Ernest Hemingway’s letters to friend on drinking expected to fetch $25000 at auction
American writer Ernest Hemingway first met the recipient of these letters, Guy Hickok, in the early 1920s when they were both acting as foreign correspondents for North American newspapers in Paris.books Updated: Apr 02, 2018 14:33 IST
A collection of letters written by American writer Ernest Hemingway to his close friend Guy Hickok – discussing drinking, money and writing – is expected to fetch $25,000 (approx Rs 16 lakh) at an auction in the US.
Hemingway first met the recipient of these letters, Guy Hickok (addressed in the letters as “Gros”) in the early 1920s when they were both acting as foreign correspondents for North American newspapers in Paris.
Hemingway, working for the Toronto Star, began what would become an enduring friendship with Hickok, who was on assignment for the Brooklyn Daily Eagle. This correspondence is unrestrained and mildly profane, and lends tremendous insight into Hemingway’s life and work, according to the US-based RR Auction.
In a nine-page long letter, signed ‘Ernest’, dated May 7, 1931, Hemingway goes on to describe a drunken incident, in which he was left sleeping on the front porch of his house on a winter night, because his wife Pauline could not help him up the stairs.
In a nine-page long letter, signed ‘Ernest’, dated May 7, 1931, Hemingway wrote, “When my kidney was being weird had to give up drinking for about 6 weeks but now can drink and have drunk for ever since a year ago last February.”
Hemingway goes on to describe a drunken incident, in which he was left sleeping on the front porch of his house on a winter night, because his wife Pauline could not help him up the stairs.
“I saw the car was standing with the top down and the 3/4 empty bottle very visible (it had been invisible in the dark) in front of the church with the French nameplate to identify it!,” Hemingway wrote in the letter written aboard the S S Volendam of the Holland-America Line.
“Don’t want to claim to be a drunk like you but have not become respectable Gros,” he wrote.

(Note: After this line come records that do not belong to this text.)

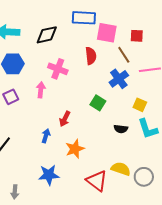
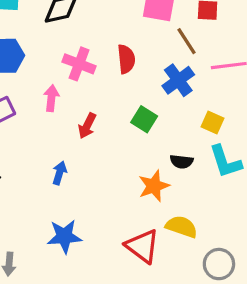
red semicircle: (91, 56) -> (126, 59), moved
red arrow: (65, 119) -> (87, 126), moved
orange star: (75, 149) -> (154, 186), moved
gray circle: (144, 177) -> (219, 264), moved

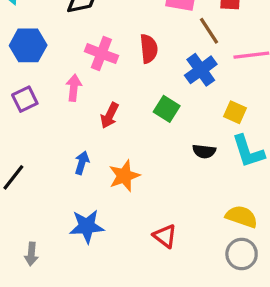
orange star: (154, 186) -> (124, 176), moved
yellow semicircle: (182, 227) -> (242, 217), moved
red triangle: (142, 246) -> (165, 236), size x0.7

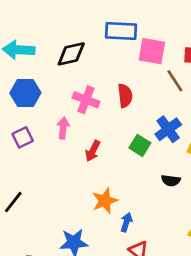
blue cross: (201, 70) -> (168, 129), moved
blue arrow: (82, 163) -> (126, 222), moved

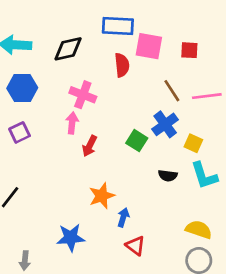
brown line: (175, 81) -> (172, 91), moved
red semicircle: (125, 96) -> (122, 65), moved
pink arrow: (63, 128) -> (72, 123), moved

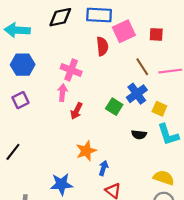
pink square: (149, 46) -> (124, 31), turned -35
black diamond: (68, 49) -> (60, 17), moved

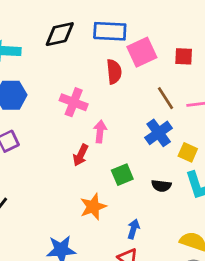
pink arrow: (62, 93) -> (100, 131), moved
green square: (114, 107) -> (122, 175), moved, turned 35
blue arrow: (103, 168) -> (133, 229), moved

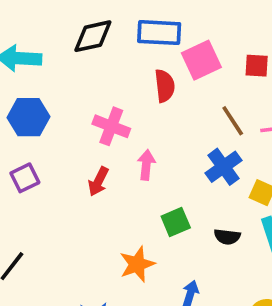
red arrow: (81, 155) -> (98, 181), moved

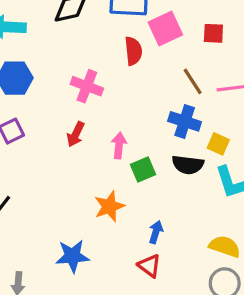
pink arrow: (146, 165) -> (119, 145), moved
blue cross: (223, 167) -> (185, 121), turned -36
black semicircle: (227, 237) -> (188, 165), moved, size x1.4

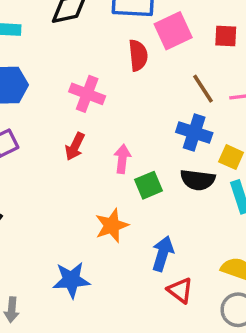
blue arrow: (156, 232) -> (163, 254), size x1.4
red triangle: (149, 266) -> (180, 290), moved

In the letter he invites Hickok to read some of his work in progress in Madrid, where Hemingway promises to work hard to get his book finished. “The reason I didn’t write you about the book is because it is hard enough to write it without writing about it,” Hemingway wrote in the letter.
He goes on to discuss his travel plans and the repayment of a loan, before discussing an arm injury suffered in Montana.
“I couldn’t write then because my arm was still paralyzed. Have only been able to write since 3 weeks. It will be absolutely all right if keep after it. Anyway can shoot, fish and write with it now, but can’t sock anybody,” Hemingway wrote.
He even sketched a diagram of his arm’s range of motion. Hemingway also provided a sketch of his new home in Key West, pointing out his favourite features.
In the second, unsigned letter in pencil, dated June 18, 1935, Hemingway scolds his friend for not letting him know when he got into a “money jam”.
“Gingrich of Esquire is coming here July 3-6 to fish and I will talk to him about your staff,” he wrote.
In the third letter, Hemingway wrote, “Don’t be afraid to cash this check as have 438 in bank by latest statement. Also 1000 coming in on July 1.”
In the fourth letter, signed “Hemingstein,” he thanked Hickok for sending “100 bucks”.
He mentions being in a bit of a financial crisis himself, and appreciates Hickok for sending him so much money together.
At the conclusion, Hemingway jots down his Cuban address: “Address, Hotel Ambos Mundos, Havana - Cuba.”